³Yantai University, Shandong 264005, China；

⁴University of Science & Technology Beijing, Beijing, 100083, China

ABSTRACT: Material Genome Engineering (MGE), which changes the traditional sequential iteration method to parallel processing, is a novel technique of materials research. High-throughput preparation technology, an important part of MGE, can realize the preparation and screening of a large number of samples in a short time. This study is based on the theories of powder metallurgy and thermal diffusion to manufacture the third generation of honeycomb-array sleeve. The relationship of content, microstructures and properties was studied by the high-throughput Hot Isostatic Pressing (HIP) micro-synthesis of bulk combinatorial materials.

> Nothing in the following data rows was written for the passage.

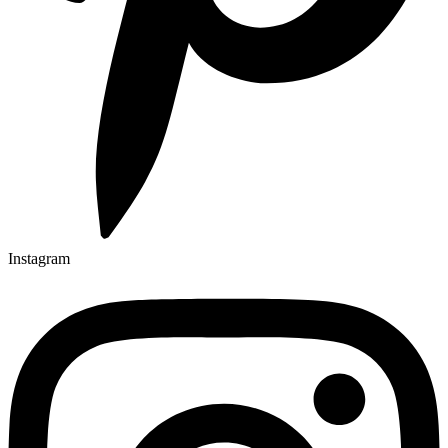
Instagram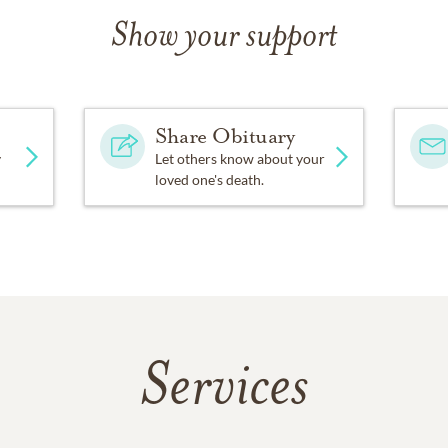
Show your support
Share Obituary
y
Let others know about your
loved one's death.
Services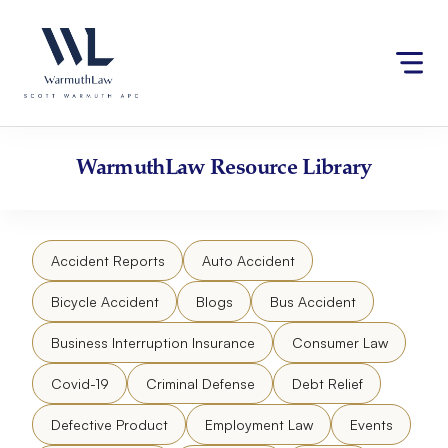
Skip
Please
to
note:
content
This
website
includes
an
accessibility
WarmuthLaw
Resource Library
system.
Accident Reports
Auto Accident
Bicycle Accident
Blogs
Bus Accident
Business Interruption Insurance
Consumer Law
Covid-19
Criminal Defense
Debt Relief
Defective Product
Employment Law
Events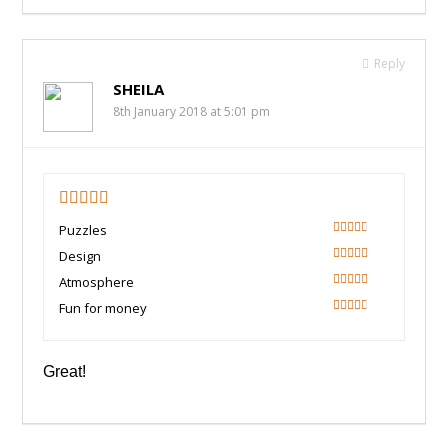
Reply
SHEILA
8th January 2018 at 5:01 pm
3.5
Puzzles
60
Design
80
Atmosphere
80
Fun for money
60
Great!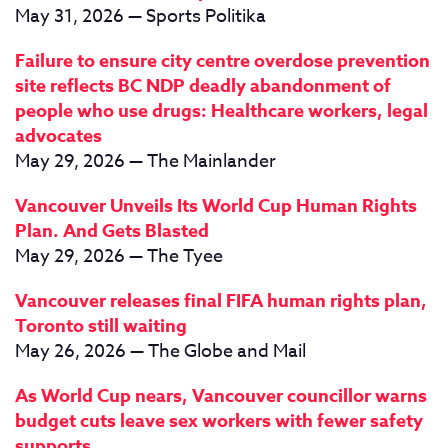
May 31, 2026 — Sports Politika
Failure to ensure city centre overdose prevention
site reflects BC NDP deadly abandonment of
people who use drugs: Healthcare workers, legal
advocates
May 29, 2026 — The Mainlander
Vancouver Unveils Its World Cup Human Rights
Plan. And Gets Blasted
May 29, 2026 — The Tyee
Vancouver releases final FIFA human rights plan,
Toronto still waiting
May 26, 2026 — The Globe and Mail
As World Cup nears, Vancouver councillor warns
budget cuts leave sex workers with fewer safety
supports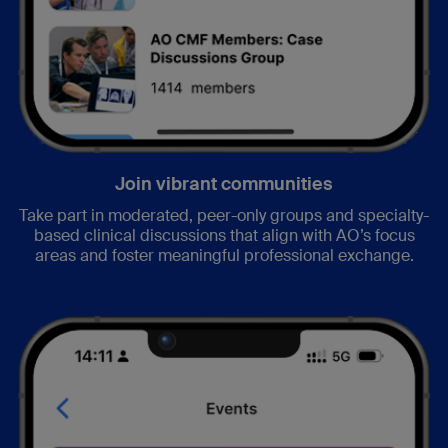
Join vibrant communities
Take part in moderated, peer-only groups and specialty-
based clinical discussions that align with AO’s focus
areas and foster meaningful professional exchange.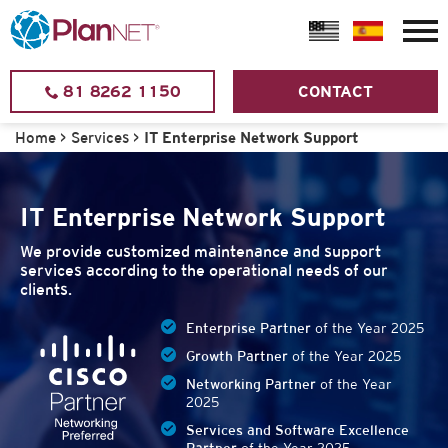
81 8262 1150
CONTACT
Home
>
Services
>
IT Enterprise Network Support
IT Enterprise Network Support
We provide customized maintenance and support
services according to the operational needs of our
clients.
Enterprise Partner
of the Year 2025
Growth Partner
of the Year 2025
Networking Partner
of the Year
2025
Services and Software Excellence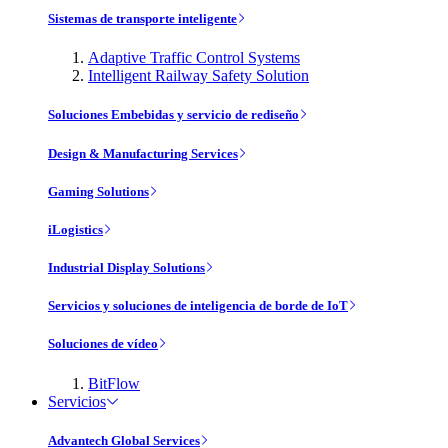
Sistemas de transporte inteligente
Adaptive Traffic Control Systems
Intelligent Railway Safety Solution
Soluciones Embebidas y servicio de rediseño
Design & Manufacturing Services
Gaming Solutions
iLogistics
Industrial Display Solutions
Servicios y soluciones de inteligencia de borde de IoT
Soluciones de vídeo
BitFlow
Servicios
Advantech Global Services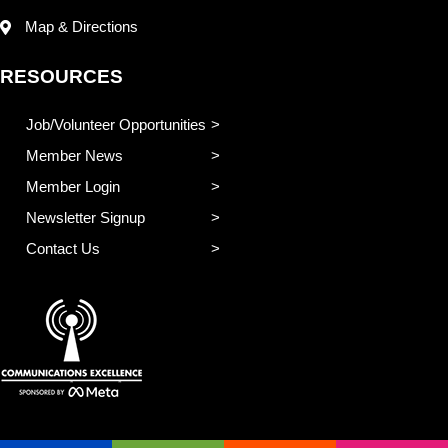
Map & Directions
RESOURCES
Job/Volunteer Opportunities
Member News
Member Login
Newsletter Signup
Contact Us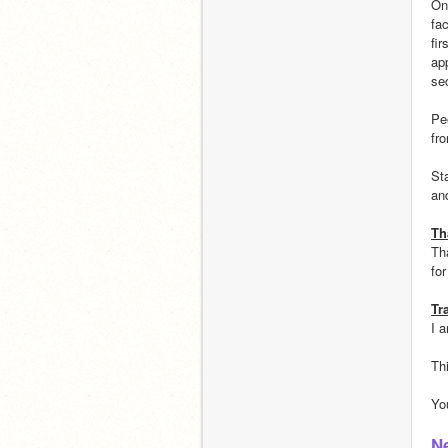
On
fa
fi
ap
se
Pe
fr
St
an
Th
Th
fo
Tr
I 
Th
Yo
N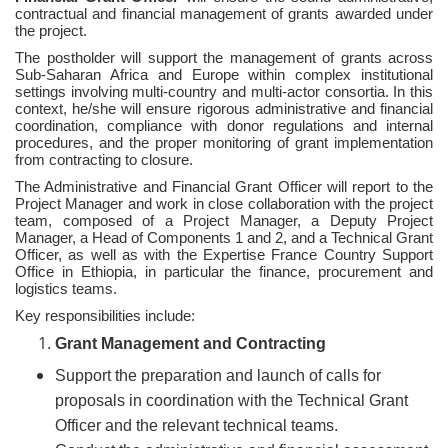
contractual and financial management of grants awarded under
the project.
The postholder will support the management of grants across
Sub-Saharan Africa and Europe within complex institutional
settings involving multi-country and multi-actor consortia. In this
context, he/she will ensure rigorous administrative and financial
coordination, compliance with donor regulations and internal
procedures, and the proper monitoring of grant implementation
from contracting to closure.
The Administrative and Financial Grant Officer will report to the
Project Manager and work in close collaboration with the project
team, composed of a Project Manager, a Deputy Project
Manager, a Head of Components 1 and 2, and a Technical Grant
Officer, as well as with the Expertise France Country Support
Office in Ethiopia, in particular the finance, procurement and
logistics teams.
Key responsibilities include:
Grant Management and Contracting
Support the preparation and launch of calls for
proposals in coordination with the Technical Grant
Officer and the relevant technical teams.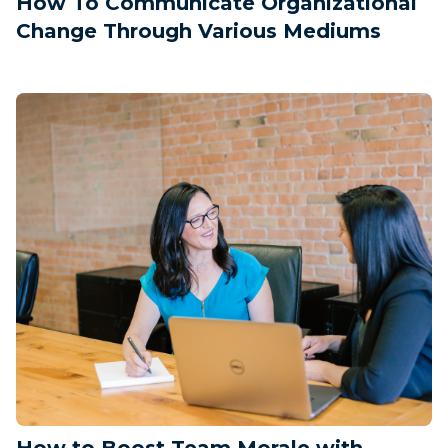
How To Communicate Organizational
Change Through Various Mediums
How to Boost Team Morale with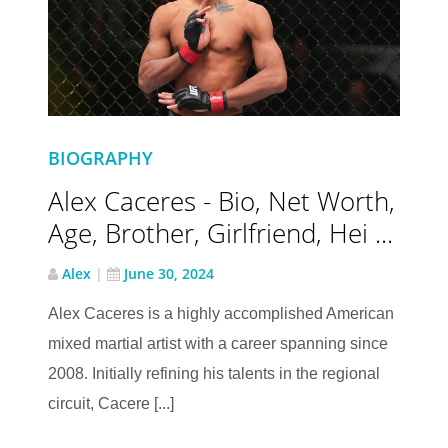
BIOGRAPHY
Alex Caceres - Bio, Net Worth,
Age, Brother, Girlfriend, Hei ...
Alex
|
June 30, 2024
Alex Caceres is a highly accomplished American
mixed martial artist with a career spanning since
2008. Initially refining his talents in the regional
circuit, Cacere [...]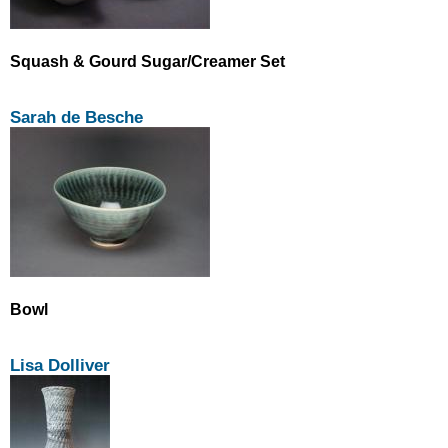
Squash & Gourd Sugar/Creamer Set
Sarah de Besche
Bowl
Lisa Dolliver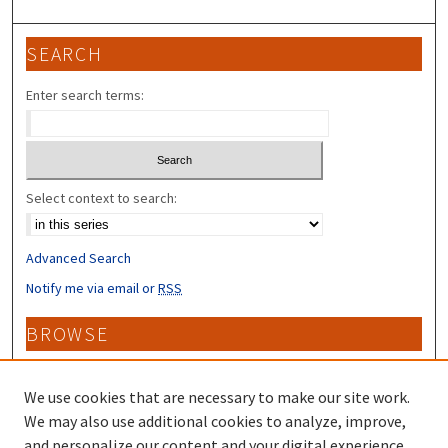
SEARCH
Enter search terms:
Select context to search:
Advanced Search
Notify me via email or
RSS
BROWSE
Collections
Disciplines
We use cookies that are necessary to make our site work.
Authors
We may also use additional cookies to analyze, improve,
and personalize our content and your digital experience.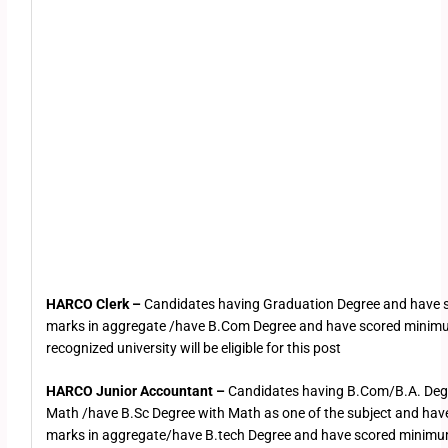
HARCO Clerk –
Candidates having Graduation Degree and have
marks in aggregate /have B.Com Degree and have scored mini
recognized university will be eligible for this post
HARCO Junior Accountant –
Candidates having B.Com/B.A. Deg
Math /have B.Sc Degree with Math as one of the subject and h
marks in aggregate/have B.tech Degree and have scored minimu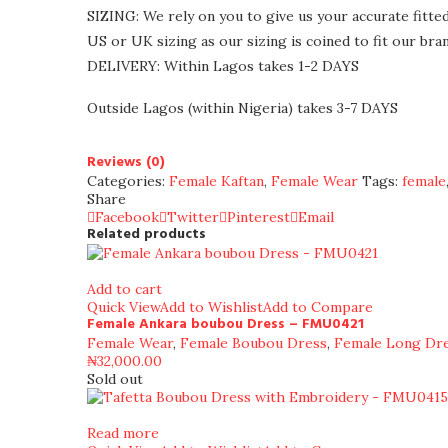
SIZING: We rely on you to give us your accurate fitte
US or UK sizing as our sizing is coined to fit our bran
DELIVERY: Within Lagos takes 1-2 DAYS
Outside Lagos (within Nigeria) takes 3-7 DAYS
Reviews (0)
Categories:
Female Kaftan
,
Female Wear
Tags:
female
Share
Facebook
Twitter
Pinterest
Email
Related products
Add to cart
Quick View
Add to Wishlist
Add to Compare
Female Ankara boubou Dress – FMU0421
Female Wear
,
Female Boubou Dress
,
Female Long Dr
₦
32,000.00
Sold out
Read more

This paper focused on the problems found in the research of the second generation of honeycomb-array sleeve, such as irregular shapes of honeycomb-array sleeve after HIP, outward diffusion of Ti in honeycomb-array sleeve after HIP and Non-integral honeycomb-array sleeve. Then the third generation of honeycomb-array sleeve was developed. We will introduce the preparation of the third and the alloys which is Ni base superalloys with multi-components. It showed that the third, which had been calculated by finite element simulation, had effectively improved the irregular shape of honeycomb-array sleeve caused by HIP. And because of 3D printing, the third is a whole. What’s more, the thermal barrier coating applied in the honeycomb prevents the diffusion of the covering material into the mixed powder in the honeycomb holes, so that ensured the purity of mixed powder materials. At the same time, the third can prepare maximum 106 different alloys once time, while the second can prepare 85 different alloys.

The results showed the high-throughput HIP micro-synthesis of bulk combinatorial materials was optimized, while providing basis for High-throughput characterization.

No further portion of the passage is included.